Building height increases in downtown: More than a decade after it was proposed, city lawmakers in March unanimously approved height increases for downtown skyscrapers. Opponents worried the proposed increase would have negative effects on the Mineta San Jose International Airport, including infiltrating the airspace required by airplanes for emergency landings during inclement weather if one engine fails, as well as a negative financial impact on its operations. But supporters argued the increases will spur denser development in the city’s downtown core. The change means new buildings can have height increases of up to 35 feet in downtown and up to 150 feet in the Diridon Station area.
Preserving Coyote Valley: For generations, San Jose has been divided on whether to preserve or develop Coyote Valley, the 7,400 acres of land between the Santa Cruz mountains and the Diablo range. But for the first time in the city’s history, lawmakers earlier this year unanimously voted to preserve the land in the valley’s northern boundary — for good. City leaders pegged $46 million to buy and conserve 937 acres of land into a natural open space reserve. The deal is worth $93 million with the Peninsula Open Space Trust pitching in $42 million and the Santa Clara Valley Open Space Authority contributing $5 million for the land purchase.
Climate emergency: Climate change has been rattling California in disastrous ways, exacerbating hot weather conditions and increasing the scope of natural disasters across the state. But earlier this year, San Jose joined a growing list of cities to step up to the plate and declare a climate crisis. The proposal calls for a wide range of green reforms — attaining “all-electric, zero-net-carbon” new municipal facilities, prohibiting natural gas in new construction projects citywide by Jan. 2023 and partnering with San Jose Clean Energy to provide 100 percent carbon-free energy to residents within the next two years.
Workforce protections: In a win for labor activists, lawmakers voted 9-2 to adopt stricter workforce and wage theft protections for construction workers this year — almost two years after the shocking discovery of an unlicensed contractor harboring undocumented immigrants in slave-like conditions at the former Silvery Towers site. The new law now requires contractors hire from an “underrepresented” pool of applicants, pay workers a prevailing wage and that local workers put in 30 percent of the work on any city-subsidized project.

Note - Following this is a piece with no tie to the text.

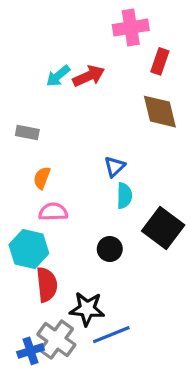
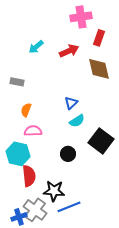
red arrow: (89, 76) -> (69, 51), moved
cyan semicircle: (124, 196) -> (77, 121), turned 56

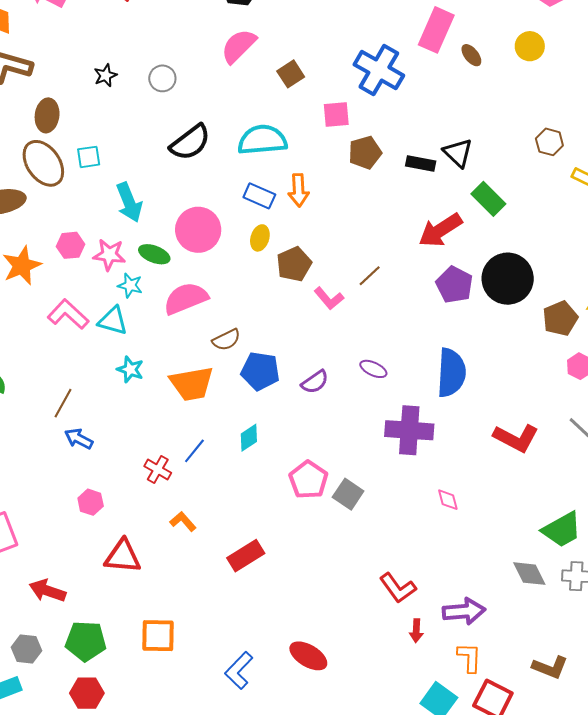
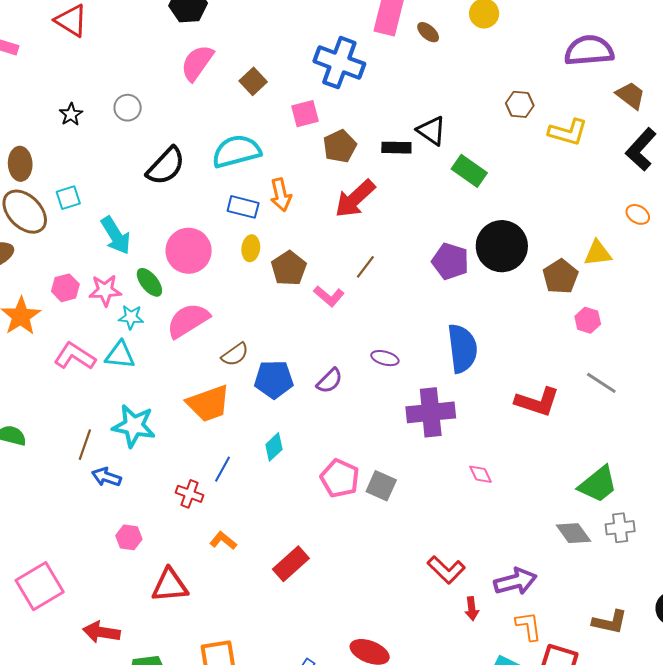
red arrow: (440, 230) -> (355, 199), moved
green ellipse: (154, 254) -> (149, 282), turned 40
cyan star: (130, 369) -> (134, 426), moved, size x1.6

Sanctuary city policy: The mayor and San Jose Police Chief Eddie Garcia were caught in the crossfires of an intense debate on immigration over comments in June about Santa Clara County’s sanctuary city policy, after a woman was brutally murdered in her home by an undocumented immigrant earlier this year. The two were heavily scrutinized for calling on the county to revise its ICE detainer policy, so law enforcement can notify ICE when they detain undocumented “violent felons.” While the Board of Supervisors unanimously voted against making any changes to its policy, the contentious move spurred outcry from community activists, and a vast immigrant community who accused the mayor of “playing both sides” on immigration.